Provided data START
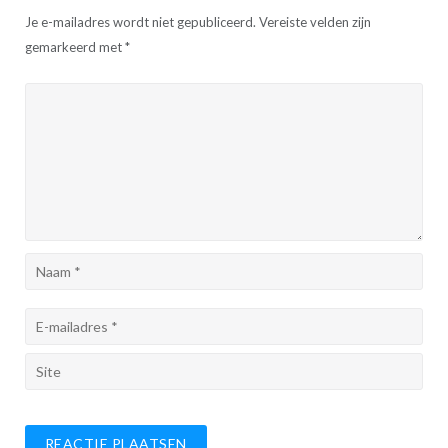
Je e-mailadres wordt niet gepubliceerd.
Vereiste velden zijn
gemarkeerd met
*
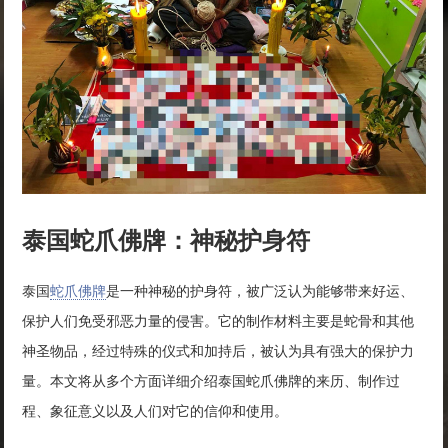
泰国蛇爪佛牌：神秘护身符
泰国
蛇爪佛牌
是一种神秘的护身符，被广泛认为能够带来好运、
保护人们免受邪恶力量的侵害。它的制作材料主要是蛇骨和其他
神圣物品，经过特殊的仪式和加持后，被认为具有强大的保护力
量。本文将从多个方面详细介绍泰国蛇爪佛牌的来历、制作过
程、象征意义以及人们对它的信仰和使用。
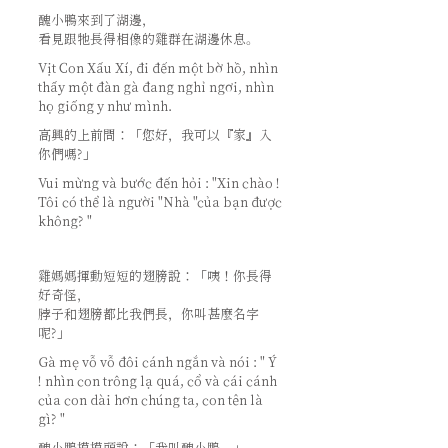
醜小鴨來到了湖邊，
看見跟牠長得相像的雞群在湖邊休息。
Vịt Con Xấu Xí, đi đến một bờ hồ, nhìn
thấy một đàn gà đang nghỉ ngơi, nhìn
họ giống y như mình.
高興的上前問：「您好，我可以『家』入
你們嗎?」
Vui mừng và bước đến hỏi : "Xin chào !
Tôi có thể là người "Nhà "của bạn được
không? "
雞媽媽揮動短短的翅膀說：
「咦！你長得
好奇怪，
脖子和翅膀都比我們長，你叫甚麼名字
呢?」
Gà mẹ vỗ vỗ đôi cánh ngắn và nói : " Ý
! nhìn con trông lạ quá, cổ và cái cánh
của con dài hơn chúng ta, con tên là
gì? "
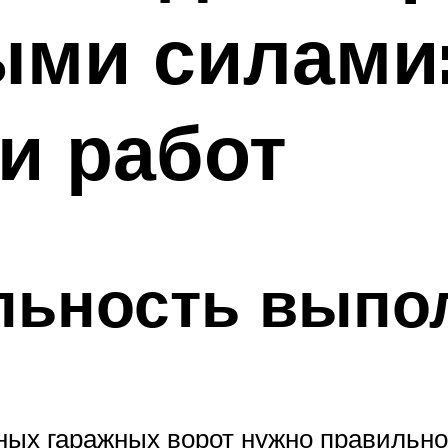
ми силами:
и работ
льность выпо
ых гаражных ворот нужно правильно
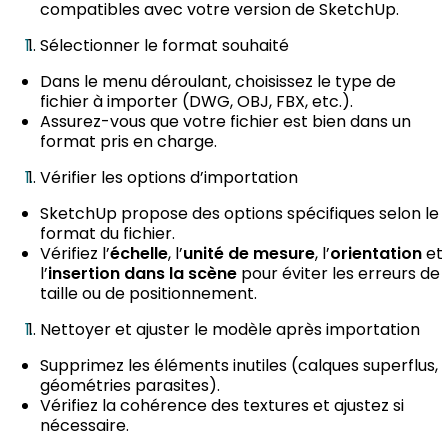
compatibles avec votre version de SketchUp.
Sélectionner le format souhaité
Dans le menu déroulant, choisissez le type de
fichier à importer (DWG, OBJ, FBX, etc.).
Assurez-vous que votre fichier est bien dans un
format pris en charge.
Vérifier les options d’importation
SketchUp propose des options spécifiques selon le
format du fichier.
Vérifiez l’
, l’
, l’
et
échelle
unité de mesure
orientation
l’
pour éviter les erreurs de
insertion dans la scène
taille ou de positionnement.
Nettoyer et ajuster le modèle après importation
Supprimez les éléments inutiles (calques superflus,
géométries parasites).
Vérifiez la cohérence des textures et ajustez si
nécessaire.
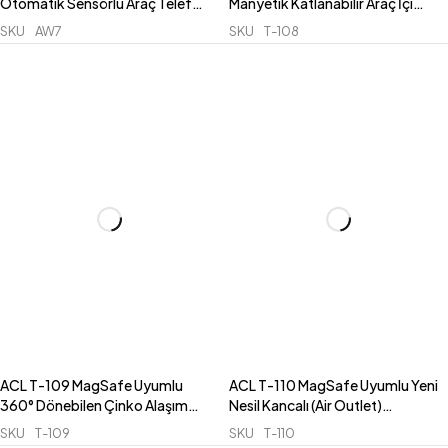
Otomatik Sensörlü Araç Telefon
Manyetik Katlanabilir Araç İçi
Tutucu – Izgara Tipi ve 360°
Telefon Tutucu – Vantuzlu
SKU
AW7
SKU
T-108
Dönebilen Başlık
(Konsol ve Cam İçin)
ACL T-109 MagSafe Uyumlu
ACL T-110 MagSafe Uyumlu Yeni
360° Dönebilen Çinko Alaşım
Nesil Kancalı (Air Outlet)
Manyetik Araç İçi Konsol Telefon
Manyetik Havalandırma Araç İçi
SKU
T-109
SKU
T-110
Tutucu
Telefon Tutucu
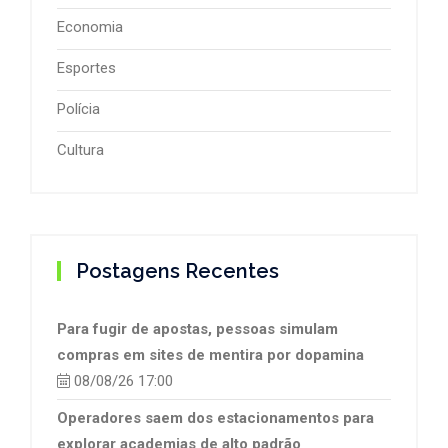
Economia
Esportes
Polícia
Cultura
Postagens Recentes
Para fugir de apostas, pessoas simulam
compras em sites de mentira por dopamina
08/08/26 17:00
Operadores saem dos estacionamentos para
explorar academias de alto padrão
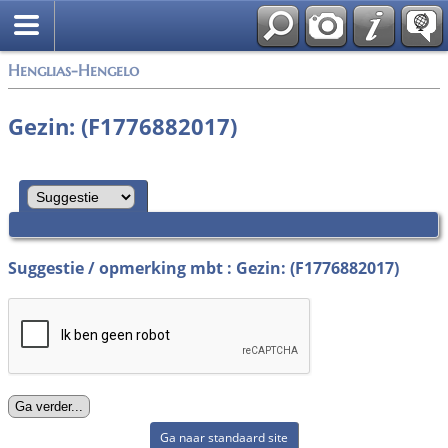
Zoek
Henglias-Hengelo
Gezin: (F1776882017)
Suggestie / opmerking mbt : Gezin: (F1776882017)
Ga naar standaard site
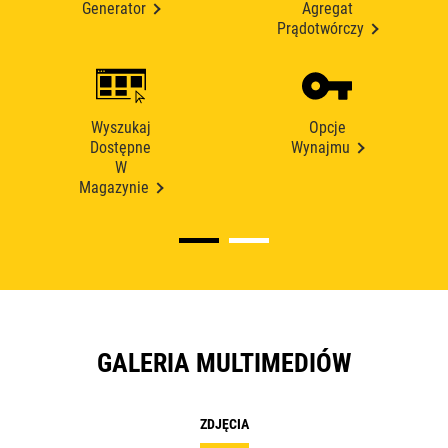
Generator
Agregat
Prądotwórczy
Wyszukaj
Opcje
Dostępne
Wynajmu
W
Magazynie
GALERIA MULTIMEDIÓW
ZDJĘCIA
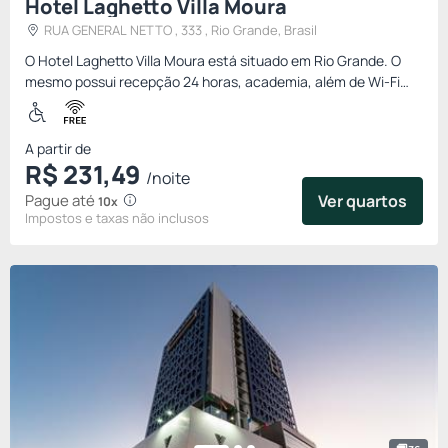
Hotel Laghetto Villa Moura
RUA GENERAL NETTO , 333 , Rio Grande, Brasil
O Hotel Laghetto Villa Moura está situado em Rio Grande. O
mesmo possui recepção 24 horas, academia, além de Wi-Fi
gratuito em toda a propriedade. Para sua comodidade, o
estaciona...
A partir de
R$
231,
49
/noite
Pague até
Ver quartos
10x
Impostos e taxas não inclusos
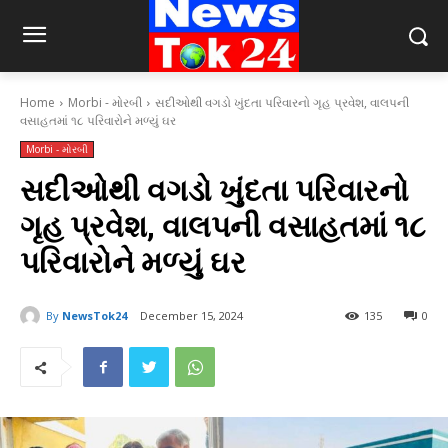
Home
Morbi - મોરબી
સદીઓથી વગડો ખુંદતા પરિવારનો ગૃહ પ્રવેશ, વાલપની
વસાહતમાં ૧૮ પરિવારોને મળ્યું ઘર
Morbi - મોરબી
સદીઓથી વગડો ખુંદતા પરિવારનો
ગૃહ પ્રવેશ, વાલપની વસાહતમાં ૧૮
પરિવારોને મળ્યું ઘર
By
NewsTok24
December 15, 2024
135
0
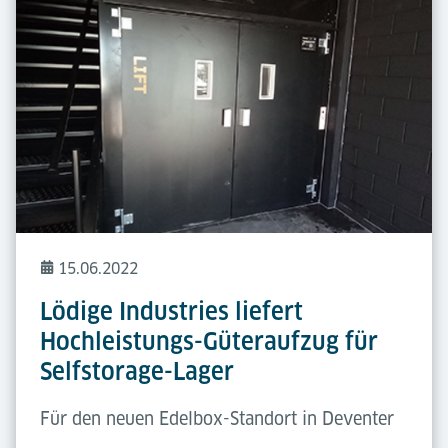
15.06.2022
Lödige Industries liefert
Hochleistungs-Güteraufzug für
Selfstorage-Lager
Für den neuen Edelbox-Standort in Deventer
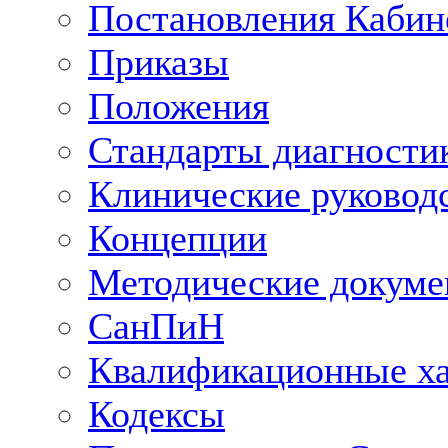
Постановления Кабин
Приказы
Положения
Стандарты диагностик
Клинические руковод
Концепции
Методические докум
СанПиН
Квалификационные ха
Кодексы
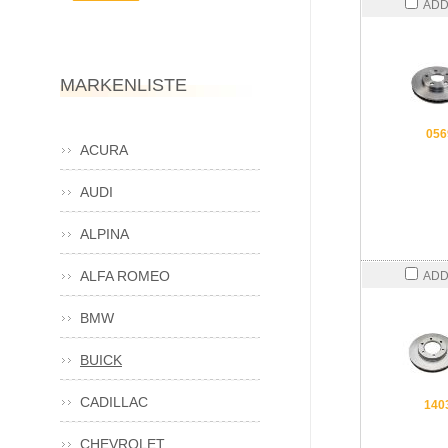
ADD
MARKENLISTE
056
ACURA
AUDI
ALPINA
ALFA ROMEO
ADD
BMW
BUICK
CADILLAC
140
CHEVROLET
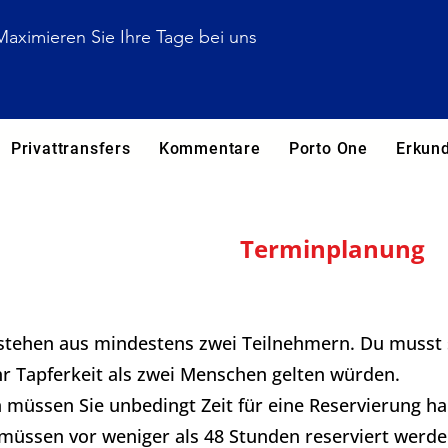
Maximieren Sie Ihre Tage bei uns
Privattransfers
Kommentare
Porto One
Erkun
​Reservierung und
Terminplanung​
stehen aus mindestens zwei Teilnehmern. Du musst so
r Tapferkeit als zwei Menschen gelten würden.
 müssen Sie unbedingt Zeit für eine Reservierung h
müssen vor weniger als 48 Stunden reserviert werde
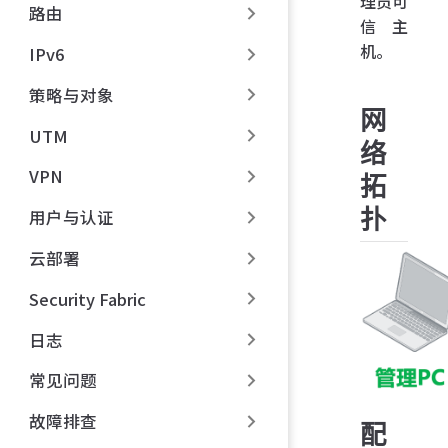
理员可
路由
信主
机。
IPv6
策略与对象
网
UTM
络
VPN
拓
扑
用户与认证
云部署
Security Fabric
日志
常见问题
故障排查
配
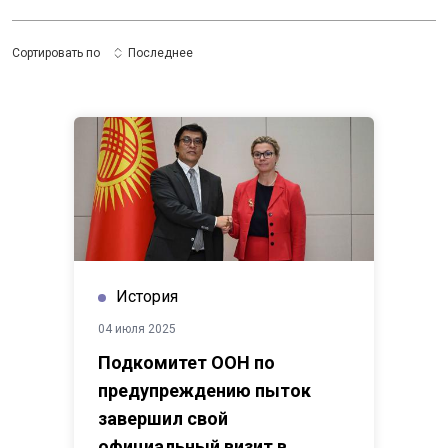
Сортировать по
Последнее
История
04 июля 2025
Подкомитет ООН по
предупреждению пыток
завершил свой
официальный визит в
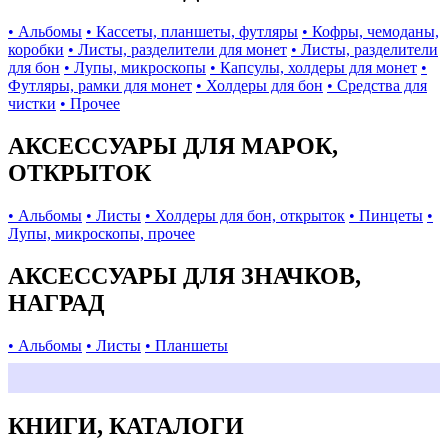
• Альбомы
• Кассеты, планшеты, футляры
• Кофры, чемоданы,
коробки
• Листы, разделители для монет
• Листы, разделители
для бон
• Лупы, микроскопы
• Капсулы, холдеры для монет
•
Футляры, рамки для монет
• Холдеры для бон
• Средства для
чистки
• Прочее
АКСЕССУАРЫ ДЛЯ МАРОК,
ОТКРЫТОК
• Альбомы
• Листы
• Холдеры для бон, открыток
• Пинцеты
•
Лупы, микроскопы, прочее
АКСЕССУАРЫ ДЛЯ ЗНАЧКОВ,
НАГРАД
• Альбомы
• Листы
• Планшеты
КНИГИ, КАТАЛОГИ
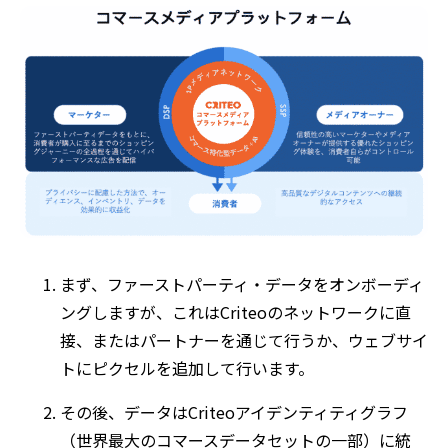
まず、ファーストパーティ・データをオンボーディ
ングしますが、これはCriteoのネットワークに直
接、またはパートナーを通じて行うか、ウェブサイ
トにピクセルを追加して行います。
その後、データはCriteoアイデンティティグラフ
（世界最大のコマースデータセットの一部）に統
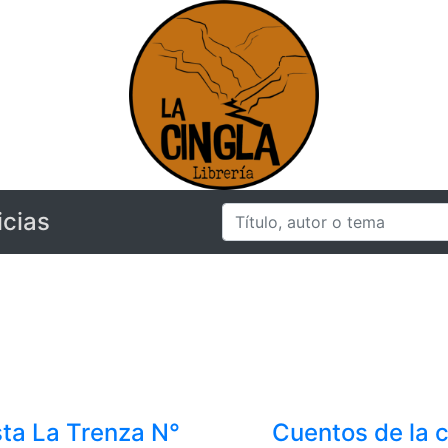
icias
sta La Trenza N°
Cuentos de la 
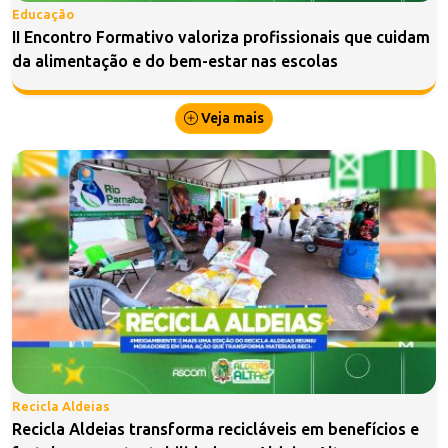
Educação
II Encontro Formativo valoriza profissionais que cuidam
da alimentação e do bem-estar nas escolas
Veja mais
Recicla Aldeias
Recicla Aldeias transforma recicláveis em benefícios e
Provided data END
> **Requirement**: Each line of the listing that contains the word "Konsol" must be copied.

> **Completed exercise**:
(Konsol ve Cam İçin)
Manyetik Araç İçi Konsol Telefon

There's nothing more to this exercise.